● Instructions to follow: Which lines in the records below contain the word "Made"? Return each of them.

● Data to examine:
----

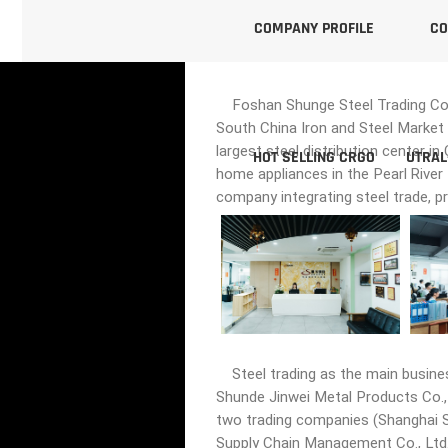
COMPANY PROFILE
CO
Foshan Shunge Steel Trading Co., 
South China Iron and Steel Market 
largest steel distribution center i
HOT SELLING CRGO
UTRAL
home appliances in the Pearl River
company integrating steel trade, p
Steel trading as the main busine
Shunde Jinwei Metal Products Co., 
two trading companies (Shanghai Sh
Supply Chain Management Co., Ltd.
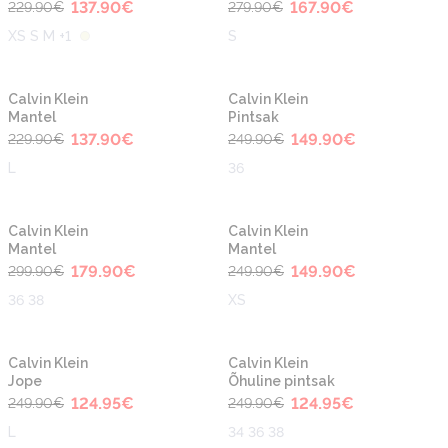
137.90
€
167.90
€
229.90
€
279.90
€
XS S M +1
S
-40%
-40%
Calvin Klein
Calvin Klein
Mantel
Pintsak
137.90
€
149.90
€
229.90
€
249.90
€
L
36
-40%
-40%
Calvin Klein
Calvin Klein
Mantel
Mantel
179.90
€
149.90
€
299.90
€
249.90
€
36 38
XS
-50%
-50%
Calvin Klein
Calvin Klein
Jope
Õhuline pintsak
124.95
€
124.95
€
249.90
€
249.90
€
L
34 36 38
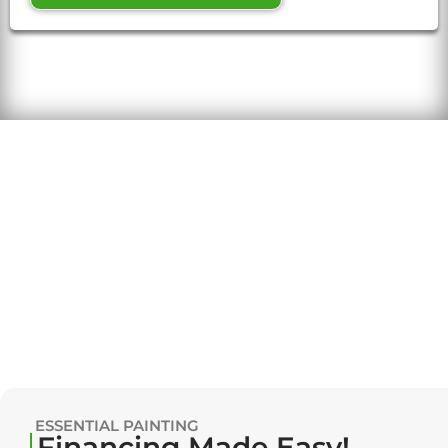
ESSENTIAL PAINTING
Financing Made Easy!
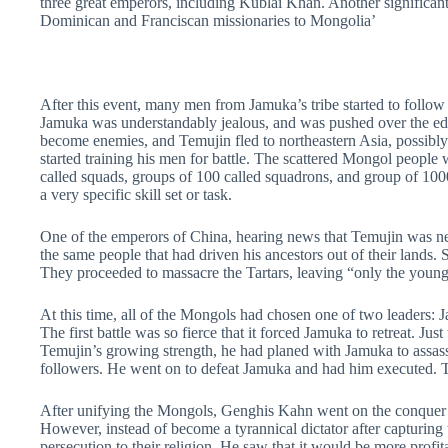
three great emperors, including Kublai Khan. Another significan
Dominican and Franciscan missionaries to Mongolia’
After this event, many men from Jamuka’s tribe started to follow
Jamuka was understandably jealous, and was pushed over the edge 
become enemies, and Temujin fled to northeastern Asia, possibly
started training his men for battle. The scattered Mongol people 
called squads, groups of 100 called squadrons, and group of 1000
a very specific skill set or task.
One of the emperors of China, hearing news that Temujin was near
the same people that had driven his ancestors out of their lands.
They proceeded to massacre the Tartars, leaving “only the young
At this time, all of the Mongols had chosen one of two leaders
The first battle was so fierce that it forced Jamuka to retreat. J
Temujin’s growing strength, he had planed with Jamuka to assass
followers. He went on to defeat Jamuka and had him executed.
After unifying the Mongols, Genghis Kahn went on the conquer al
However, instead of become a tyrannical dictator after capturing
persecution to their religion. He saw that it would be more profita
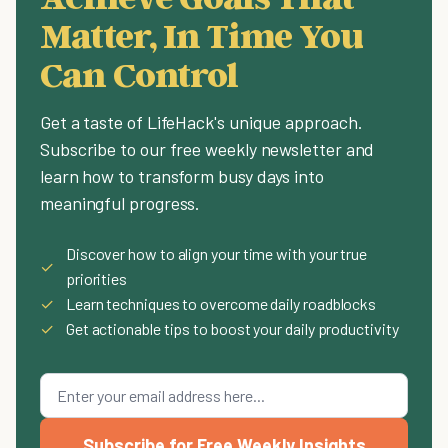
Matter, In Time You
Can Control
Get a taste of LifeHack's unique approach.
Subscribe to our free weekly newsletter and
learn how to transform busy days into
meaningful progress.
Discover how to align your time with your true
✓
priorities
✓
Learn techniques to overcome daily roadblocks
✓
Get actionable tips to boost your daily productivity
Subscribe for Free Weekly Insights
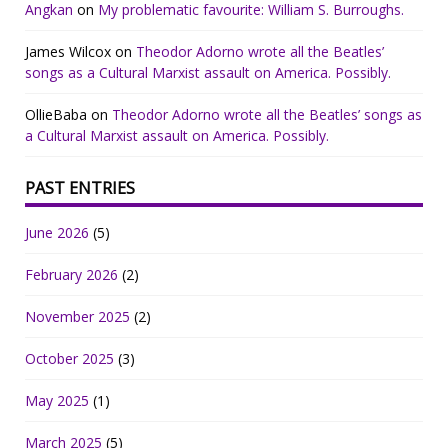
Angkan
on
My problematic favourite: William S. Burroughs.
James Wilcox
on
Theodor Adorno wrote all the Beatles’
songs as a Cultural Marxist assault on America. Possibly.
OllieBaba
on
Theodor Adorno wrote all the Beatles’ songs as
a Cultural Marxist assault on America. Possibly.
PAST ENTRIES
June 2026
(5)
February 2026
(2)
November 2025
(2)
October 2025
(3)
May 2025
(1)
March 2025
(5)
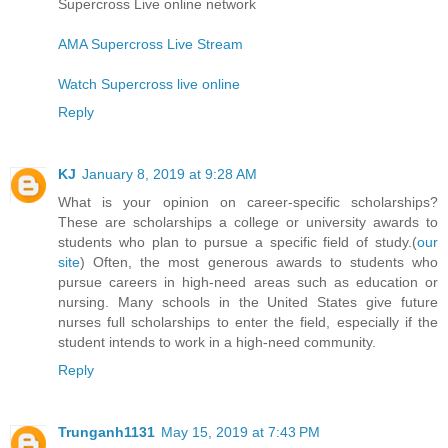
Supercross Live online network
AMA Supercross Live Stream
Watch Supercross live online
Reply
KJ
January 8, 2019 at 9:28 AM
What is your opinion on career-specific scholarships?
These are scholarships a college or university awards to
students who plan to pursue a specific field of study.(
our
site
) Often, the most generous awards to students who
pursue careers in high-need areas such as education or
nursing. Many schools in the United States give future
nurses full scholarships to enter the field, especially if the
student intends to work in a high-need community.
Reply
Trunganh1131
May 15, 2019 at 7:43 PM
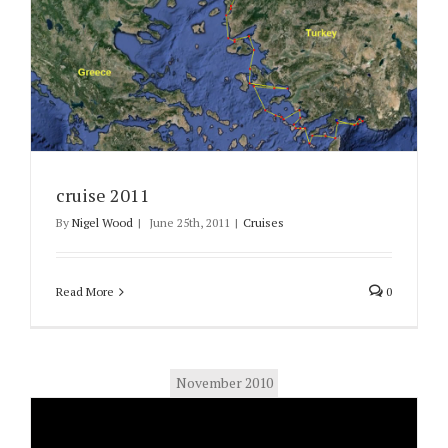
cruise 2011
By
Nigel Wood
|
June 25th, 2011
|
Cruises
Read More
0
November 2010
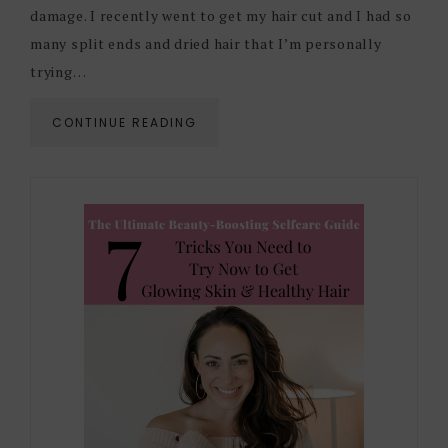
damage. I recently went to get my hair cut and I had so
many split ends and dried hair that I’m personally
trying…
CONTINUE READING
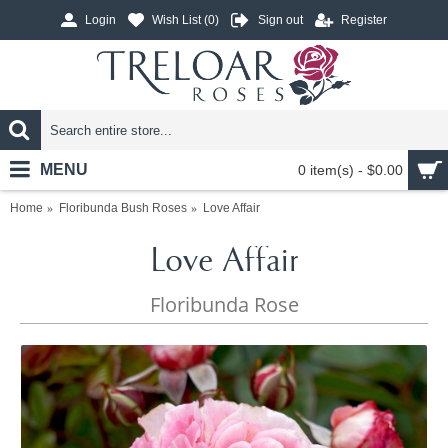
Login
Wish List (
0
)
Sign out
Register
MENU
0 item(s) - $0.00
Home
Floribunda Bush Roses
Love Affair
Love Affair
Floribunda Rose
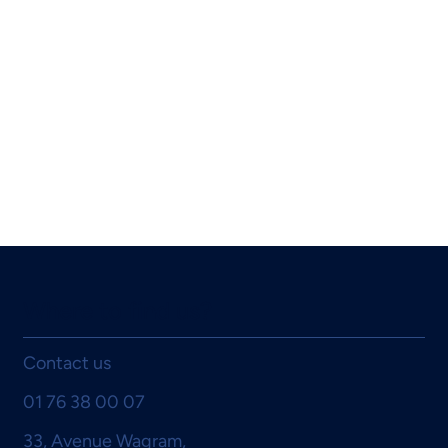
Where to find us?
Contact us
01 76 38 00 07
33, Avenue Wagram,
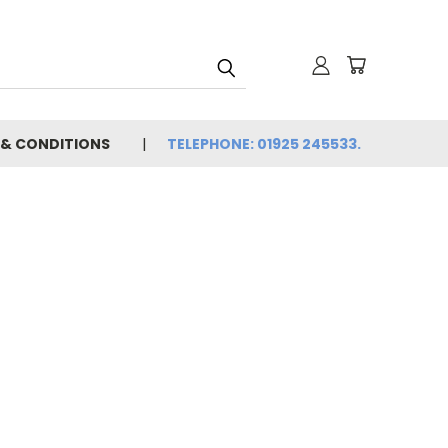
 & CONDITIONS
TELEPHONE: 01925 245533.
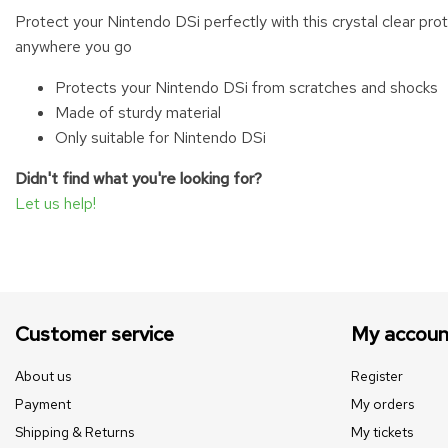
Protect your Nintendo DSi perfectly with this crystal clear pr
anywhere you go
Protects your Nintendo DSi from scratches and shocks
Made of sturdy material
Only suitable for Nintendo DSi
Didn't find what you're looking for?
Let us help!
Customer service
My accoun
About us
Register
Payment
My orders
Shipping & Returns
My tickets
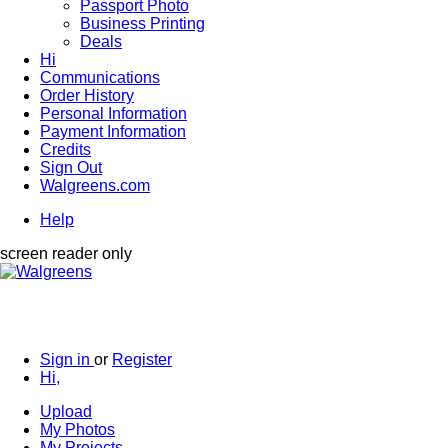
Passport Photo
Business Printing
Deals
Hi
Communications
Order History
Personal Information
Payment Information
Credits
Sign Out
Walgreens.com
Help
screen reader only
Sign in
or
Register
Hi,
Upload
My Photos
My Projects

----

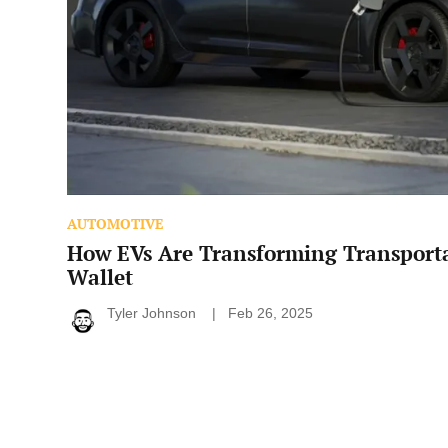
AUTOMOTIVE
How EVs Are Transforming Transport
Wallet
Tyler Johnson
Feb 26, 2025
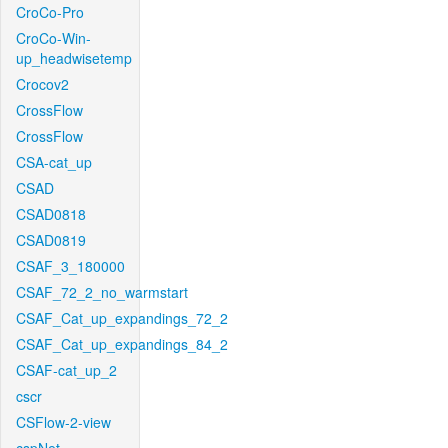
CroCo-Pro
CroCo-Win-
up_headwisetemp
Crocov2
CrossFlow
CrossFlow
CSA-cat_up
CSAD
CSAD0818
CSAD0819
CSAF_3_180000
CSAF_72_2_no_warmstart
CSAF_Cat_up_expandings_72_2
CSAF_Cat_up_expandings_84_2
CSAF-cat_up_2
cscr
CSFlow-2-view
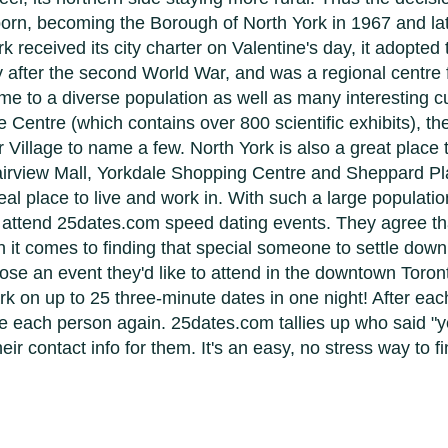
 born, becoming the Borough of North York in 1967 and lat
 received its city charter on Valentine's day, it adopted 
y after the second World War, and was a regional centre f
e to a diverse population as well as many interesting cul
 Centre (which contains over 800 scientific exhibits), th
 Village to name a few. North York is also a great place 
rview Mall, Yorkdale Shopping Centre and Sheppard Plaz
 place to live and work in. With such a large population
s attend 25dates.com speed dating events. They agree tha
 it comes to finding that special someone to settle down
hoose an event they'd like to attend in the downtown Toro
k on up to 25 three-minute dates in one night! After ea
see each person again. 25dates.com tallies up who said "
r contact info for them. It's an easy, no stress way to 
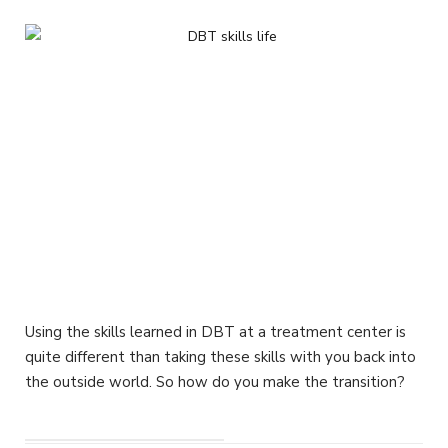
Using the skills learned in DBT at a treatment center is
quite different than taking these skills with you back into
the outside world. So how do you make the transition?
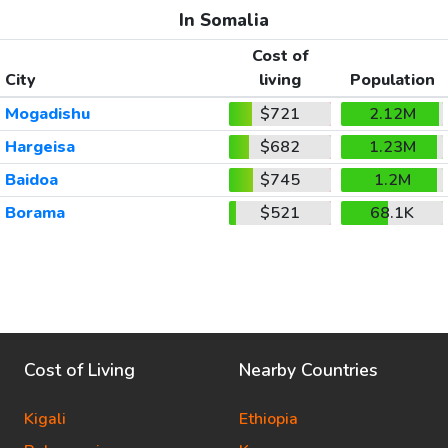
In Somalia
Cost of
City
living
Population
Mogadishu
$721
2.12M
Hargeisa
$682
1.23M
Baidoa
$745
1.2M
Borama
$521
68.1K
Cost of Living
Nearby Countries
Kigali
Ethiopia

----

● Response box:
Financing Made Easy!
Made of sturdy material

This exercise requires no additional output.